== Data to examine ==

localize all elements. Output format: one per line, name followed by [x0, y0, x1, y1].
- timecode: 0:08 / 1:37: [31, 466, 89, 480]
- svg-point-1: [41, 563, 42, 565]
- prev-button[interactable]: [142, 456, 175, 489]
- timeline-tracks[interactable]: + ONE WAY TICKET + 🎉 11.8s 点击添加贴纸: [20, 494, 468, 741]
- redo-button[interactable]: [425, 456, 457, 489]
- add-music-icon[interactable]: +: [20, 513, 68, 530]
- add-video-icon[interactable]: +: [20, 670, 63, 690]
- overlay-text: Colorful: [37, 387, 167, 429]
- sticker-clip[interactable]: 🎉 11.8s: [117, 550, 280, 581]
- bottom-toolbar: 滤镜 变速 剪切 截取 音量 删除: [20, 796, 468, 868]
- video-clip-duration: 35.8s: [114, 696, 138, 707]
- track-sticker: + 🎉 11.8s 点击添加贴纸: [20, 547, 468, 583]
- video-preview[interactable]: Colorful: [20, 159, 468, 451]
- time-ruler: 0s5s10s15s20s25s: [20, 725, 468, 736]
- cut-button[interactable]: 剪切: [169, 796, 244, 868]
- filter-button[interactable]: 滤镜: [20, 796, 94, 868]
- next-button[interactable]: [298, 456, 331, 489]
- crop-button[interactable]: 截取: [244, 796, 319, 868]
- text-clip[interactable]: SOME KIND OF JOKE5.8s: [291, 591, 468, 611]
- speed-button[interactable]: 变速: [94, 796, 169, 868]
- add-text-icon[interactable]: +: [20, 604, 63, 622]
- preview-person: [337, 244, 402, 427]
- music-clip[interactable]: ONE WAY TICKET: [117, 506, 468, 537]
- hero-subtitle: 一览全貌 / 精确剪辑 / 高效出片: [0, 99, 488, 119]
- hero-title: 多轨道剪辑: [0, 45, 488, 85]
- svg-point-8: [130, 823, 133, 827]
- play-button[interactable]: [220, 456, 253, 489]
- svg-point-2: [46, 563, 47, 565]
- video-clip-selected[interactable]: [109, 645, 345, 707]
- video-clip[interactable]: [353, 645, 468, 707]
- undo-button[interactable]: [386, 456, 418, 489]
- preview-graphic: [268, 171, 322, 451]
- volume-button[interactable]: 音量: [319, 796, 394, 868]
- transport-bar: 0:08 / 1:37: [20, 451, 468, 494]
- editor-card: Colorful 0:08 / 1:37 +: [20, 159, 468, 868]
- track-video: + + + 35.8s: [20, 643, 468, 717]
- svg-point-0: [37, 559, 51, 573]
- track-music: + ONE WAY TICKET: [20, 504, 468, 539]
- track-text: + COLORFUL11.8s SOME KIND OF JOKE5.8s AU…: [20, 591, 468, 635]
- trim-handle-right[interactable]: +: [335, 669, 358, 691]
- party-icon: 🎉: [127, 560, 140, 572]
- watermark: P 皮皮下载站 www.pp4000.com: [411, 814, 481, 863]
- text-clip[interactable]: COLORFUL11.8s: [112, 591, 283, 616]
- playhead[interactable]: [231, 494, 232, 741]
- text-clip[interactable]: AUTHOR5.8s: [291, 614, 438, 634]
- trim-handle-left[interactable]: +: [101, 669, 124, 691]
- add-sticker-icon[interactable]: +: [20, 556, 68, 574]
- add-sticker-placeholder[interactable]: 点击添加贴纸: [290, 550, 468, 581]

===

*Work item*:
The data above should be copied out with complete accuracy.

*Expected answer*:
localize all elements. Output format: one per line, name followed by [x0, y0, x1, y1].
- timecode: 0:08 / 1:37: [31, 466, 89, 480]
- svg-point-1: [41, 563, 42, 565]
- prev-button[interactable]: [142, 456, 175, 489]
- timeline-tracks[interactable]: + ONE WAY TICKET + 🎉 11.8s 点击添加贴纸: [20, 494, 468, 741]
- redo-button[interactable]: [425, 456, 457, 489]
- add-music-icon[interactable]: +: [20, 513, 68, 530]
- add-video-icon[interactable]: +: [20, 670, 63, 690]
- overlay-text: Colorful: [37, 387, 167, 429]
- sticker-clip[interactable]: 🎉 11.8s: [117, 550, 280, 581]
- bottom-toolbar: 滤镜 变速 剪切 截取 音量 删除: [20, 796, 468, 868]
- video-clip-duration: 35.8s: [114, 696, 138, 707]
- track-sticker: + 🎉 11.8s 点击添加贴纸: [20, 547, 468, 583]
- video-preview[interactable]: Colorful: [20, 159, 468, 451]
- time-ruler: 0s5s10s15s20s25s: [20, 725, 468, 736]
- cut-button[interactable]: 剪切: [169, 796, 244, 868]
- filter-button[interactable]: 滤镜: [20, 796, 94, 868]
- next-button[interactable]: [298, 456, 331, 489]
- crop-button[interactable]: 截取: [244, 796, 319, 868]
- text-clip[interactable]: SOME KIND OF JOKE5.8s: [291, 591, 468, 611]
- speed-button[interactable]: 变速: [94, 796, 169, 868]
- add-text-icon[interactable]: +: [20, 604, 63, 622]
- preview-person: [337, 244, 402, 427]
- music-clip[interactable]: ONE WAY TICKET: [117, 506, 468, 537]
- hero-subtitle: 一览全貌 / 精确剪辑 / 高效出片: [0, 99, 488, 119]
- hero-title: 多轨道剪辑: [0, 45, 488, 85]
- svg-point-8: [130, 823, 133, 827]
- play-button[interactable]: [220, 456, 253, 489]
- svg-point-2: [46, 563, 47, 565]
- video-clip-selected[interactable]: [109, 645, 345, 707]
- video-clip[interactable]: [353, 645, 468, 707]
- undo-button[interactable]: [386, 456, 418, 489]
- preview-graphic: [268, 171, 322, 451]
- volume-button[interactable]: 音量: [319, 796, 394, 868]
- transport-bar: 0:08 / 1:37: [20, 451, 468, 494]
- editor-card: Colorful 0:08 / 1:37 +: [20, 159, 468, 868]
- track-video: + + + 35.8s: [20, 643, 468, 717]
- svg-point-0: [37, 559, 51, 573]
- track-music: + ONE WAY TICKET: [20, 504, 468, 539]
- track-text: + COLORFUL11.8s SOME KIND OF JOKE5.8s AU…: [20, 591, 468, 635]
- trim-handle-right[interactable]: +: [335, 669, 358, 691]
- party-icon: 🎉: [127, 560, 140, 572]
- watermark: P 皮皮下载站 www.pp4000.com: [411, 814, 481, 863]
- text-clip[interactable]: COLORFUL11.8s: [112, 591, 283, 616]
- playhead[interactable]: [231, 494, 232, 741]
- text-clip[interactable]: AUTHOR5.8s: [291, 614, 438, 634]
- trim-handle-left[interactable]: +: [101, 669, 124, 691]
- add-sticker-icon[interactable]: +: [20, 556, 68, 574]
- add-sticker-placeholder[interactable]: 点击添加贴纸: [290, 550, 468, 581]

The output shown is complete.